*Directions*. An exact copy of every record, with no pictures, please.

*Exercise data*.
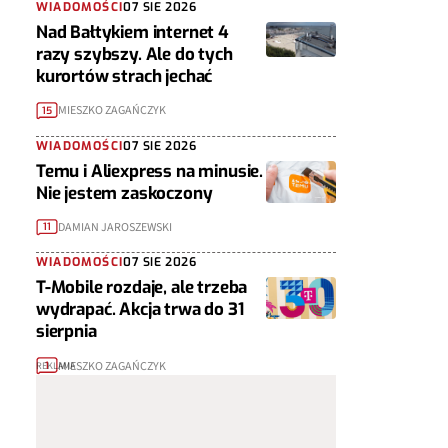
WIADOMOŚCI
07 SIE 2026
Nad Bałtykiem internet 4
razy szybszy. Ale do tych
kurortów strach jechać
MIESZKO ZAGAŃCZYK
15
WIADOMOŚCI
07 SIE 2026
Temu i Aliexpress na minusie.
Nie jestem zaskoczony
DAMIAN JAROSZEWSKI
11
WIADOMOŚCI
07 SIE 2026
T-Mobile rozdaje, ale trzeba
wydrapać. Akcja trwa do 31
sierpnia
MIESZKO ZAGAŃCZYK
1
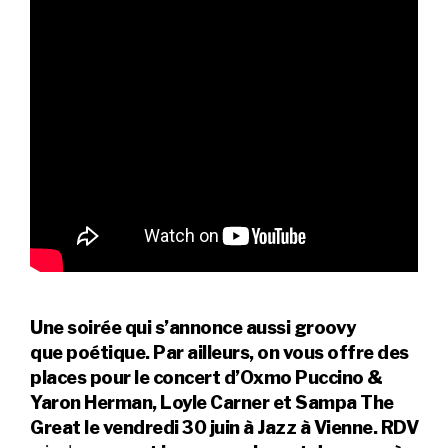
Une soirée qui s’annonce aussi groovy
que poétique. Par ailleurs, on vous offre des
places pour le concert d’Oxmo Puccino &
Yaron Herman, Loyle Carner et Sampa The
Great le vendredi 30 juin à Jazz à Vienne. RDV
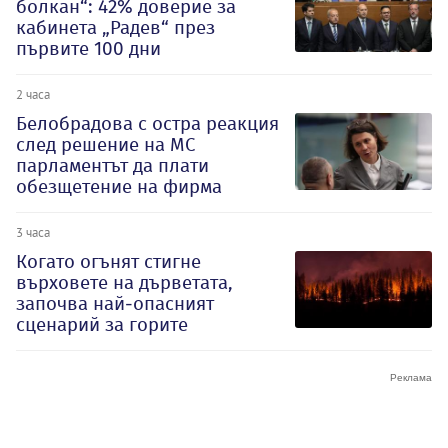
болкан“: 42% доверие за
кабинета „Радев“ през
първите 100 дни
2 часа
Белобрадова с остра реакция
след решение на МС
парламентът да плати
обезщетение на фирма
3 часа
Когато огънят стигне
върховете на дърветата,
започва най-опасният
сценарий за горите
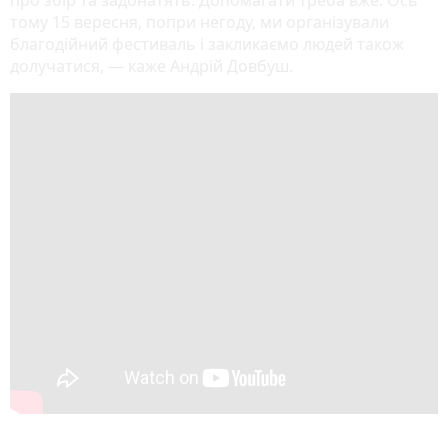
тому 15 вересня, попри негоду, ми організували
благодійний фестиваль і закликаємо людей також
долучатися, — каже Андрій Довбуш.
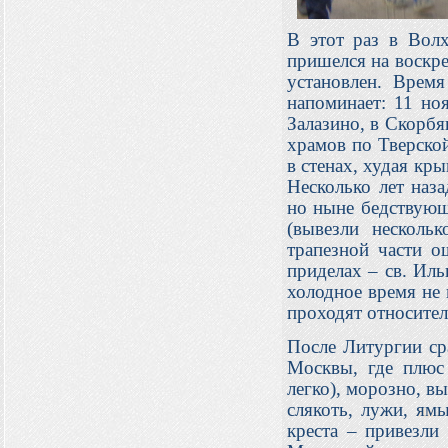
В этот раз в Волх
пришелся на воскре
установлен. Время
напоминает: 11 но
Залазино, в Скорбя
храмов по Тверско
в стенах, худая кры
Несколько лет наз
но ныне бедствующ
(вывезли несколь
трапезной части о
приделах – св. Иль
холодное время не
проходят относител
После Литургии ср
Москвы, где плюс
легко), морозно, вы
слякоть, лужи, ям
креста – привезли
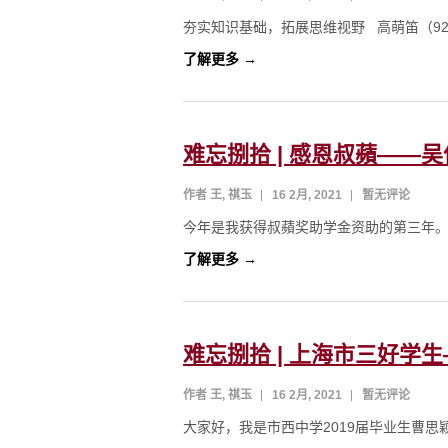
夯实知识基础，拓展思维视野 高萌笛（9211
了解更多 →
难忘捌拾 | 感恩叔蘋——
作者 王, 祺玉
16 2月, 2021
暂无评论
今年是我获得叔蘋奖助学金资助的第三年。
了解更多 →
难忘捌拾 | 上海市三好学
作者 王, 祺玉
16 2月, 2021
暂无评论
大家好，我是市西中学2019届毕业生曹思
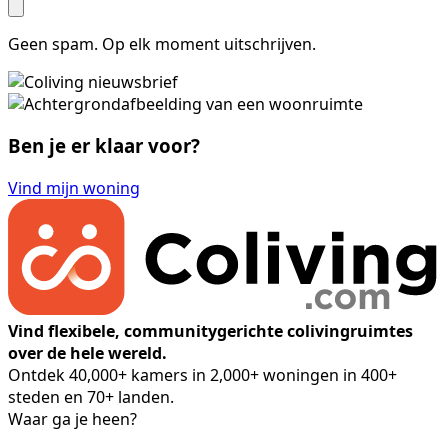
Geen spam. Op elk moment uitschrijven.
Ben je er klaar voor?
Vind mijn woning
Vind flexibele, communitygerichte colivingruimtes
over de hele wereld.
Ontdek 40,000+ kamers in 2,000+ woningen in 400+
steden en 70+ landen.
Waar ga je heen?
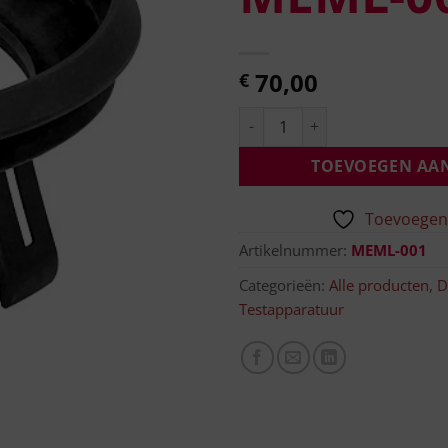
70,00
€
TOEVOEGEN AA
Toevoegen 
Artikelnummer:
MEML-001
Categorieën:
Alle producten
,
D
Testapparatuur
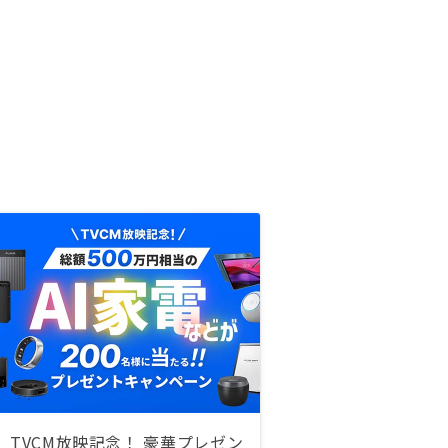
TVCM放映記念！ 豪華プレゼン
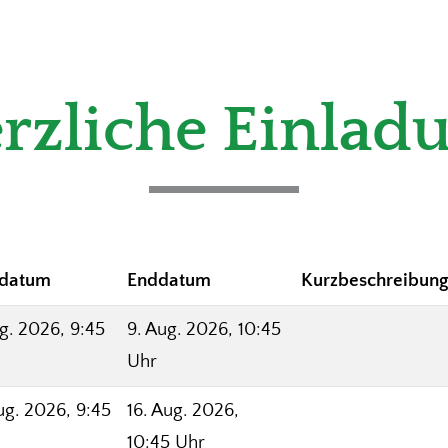
rzliche Einlad
tdatum
Enddatum
Kurzbeschreibung
g. 2026, 9:45
9. Aug. 2026, 10:45
Uhr
ug. 2026, 9:45
16. Aug. 2026,
10:45 Uhr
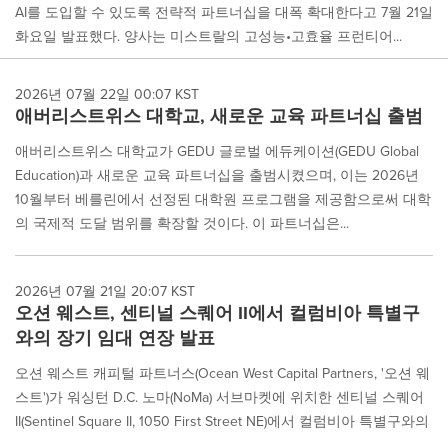
AI를 도입할 수 있도록 전략적 파트너십을 대폭 확대한다고 7월 21일
화요일 발표했다. 양사는 미스트랄의 고성능•고효율 프런티어...
2026년 07월 22일 00:07 KST
애버리스트위스 대학교, 새로운 교육 파트너십 출범
애버리스트위스 대학교가 GEDU 글로벌 에듀케이션(GEDU Global
Education)과 새로운 교육 파트너십을 출범시켰으며, 이는 2026년
10월부터 베를린에서 선정된 대학원 프로그램을 제공함으로써 대학
의 국제적 도달 범위를 확장할 것이다. 이 파트너십은...
2026년 07월 21일 20:07 KST
오션 웨스트, 센티널 스퀘어 II에서 컬럼비아 특별구
와의 장기 임대 연장 발표
오션 웨스트 캐피털 파트너스(Ocean West Capital Partners, '오션 웨
스트')가 워싱턴 D.C. 노마(NoMa) 서브마켓에 위치한 센티널 스퀘어
II(Sentinel Square II, 1050 First Street NE)에서 컬럼비아 특별구와의
...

*Answer below*.
WIADOMOŚCI
07 SIE 2026
Nad Bałtykiem internet 4
razy szybszy. Ale do tych
kurortów strach jechać
MIESZKO ZAGAŃCZYK
15
WIADOMOŚCI
07 SIE 2026
Temu i Aliexpress na minusie.
Nie jestem zaskoczony
DAMIAN JAROSZEWSKI
11
WIADOMOŚCI
07 SIE 2026
T-Mobile rozdaje, ale trzeba
wydrapać. Akcja trwa do 31
sierpnia
MIESZKO ZAGAŃCZYK
1
Une soirée qui s’annonce aussi groovy
que poétique. Par ailleurs, on vous offre des
places pour le concert d’Oxmo Puccino &
Yaron Herman, Loyle Carner et Sampa The
Great le vendredi 30 juin à Jazz à Vienne. RDV
болкан“: 42% доверие за
кабинета „Радев“ през
първите 100 дни
2 часа
Белобрадова с остра реакция
след решение на МС
парламентът да плати
обезщетение на фирма
3 часа
Когато огънят стигне
върховете на дърветата,
започва най-опасният
сценарий за горите
тому 15 вересня, попри негоду, ми організували
благодійний фестиваль і закликаємо людей також
долучатися, — каже Андрій Довбуш.
В этот раз в Волх
пришелся на воскре
установлен. Время
напоминает: 11 но
Залазино, в Скорбя
храмов по Тверско
в стенах, худая кры
Несколько лет наз
но ныне бедствующ
(вывезли несколь
трапезной части о
приделах – св. Иль
холодное время не
проходят относител
После Литургии ср
Москвы, где плюс
легко), морозно, вы
слякоть, лужи, ям
креста – привезли
夯实知识基础，拓展思维视野 高萌笛（9211
了解更多 →
难忘捌拾 | 感恩叔蘋——
作者 王, 祺玉
16 2月, 2021
暂无评论
今年是我获得叔蘋奖助学金资助的第三年。
了解更多 →
难忘捌拾 | 上海市三好学
作者 王, 祺玉
16 2月, 2021
暂无评论
大家好，我是市西中学2019届毕业生曹思
Geen spam. Op elk moment uitschrijven.
Ben je er klaar voor?
Vind mijn woning
Vind flexibele, communitygerichte colivingruimtes
over de hele wereld.
Ontdek 40,000+ kamers in 2,000+ woningen in 400+
steden en 70+ landen.
Waar ga je heen?
70,00
€
TOEVOEGEN AA
Toevoegen 
Artikelnummer:
MEML-001
Categorieën:
Alle producten
,
D
Testapparatuur
TVCM放映記念！ 豪華プレゼン
rzliche Einlad
tdatum
Enddatum
Kurzbeschreibung
g. 2026, 9:45
9. Aug. 2026, 10:45
Uhr
ug. 2026, 9:45
16. Aug. 2026,
10:45 Uhr
AI를 도입할 수 있도록 전략적 파트너십을 대폭 확대한다고 7월 21일
화요일 발표했다. 양사는 미스트랄의 고성능•고효율 프런티어...
2026년 07월 22일 00:07 KST
애버리스트위스 대학교, 새로운 교육 파트너십 출범
애버리스트위스 대학교가 GEDU 글로벌 에듀케이션(GEDU Global
Education)과 새로운 교육 파트너십을 출범시켰으며, 이는 2026년
10월부터 베를린에서 선정된 대학원 프로그램을 제공함으로써 대학
의 국제적 도달 범위를 확장할 것이다. 이 파트너십은...
2026년 07월 21일 20:07 KST
오션 웨스트, 센티널 스퀘어 II에서 컬럼비아 특별구
와의 장기 임대 연장 발표
오션 웨스트 캐피털 파트너스(Ocean West Capital Partners, '오션 웨
스트')가 워싱턴 D.C. 노마(NoMa) 서브마켓에 위치한 센티널 스퀘어
II(Sentinel Square II, 1050 First Street NE)에서 컬럼비아 특별구와의
...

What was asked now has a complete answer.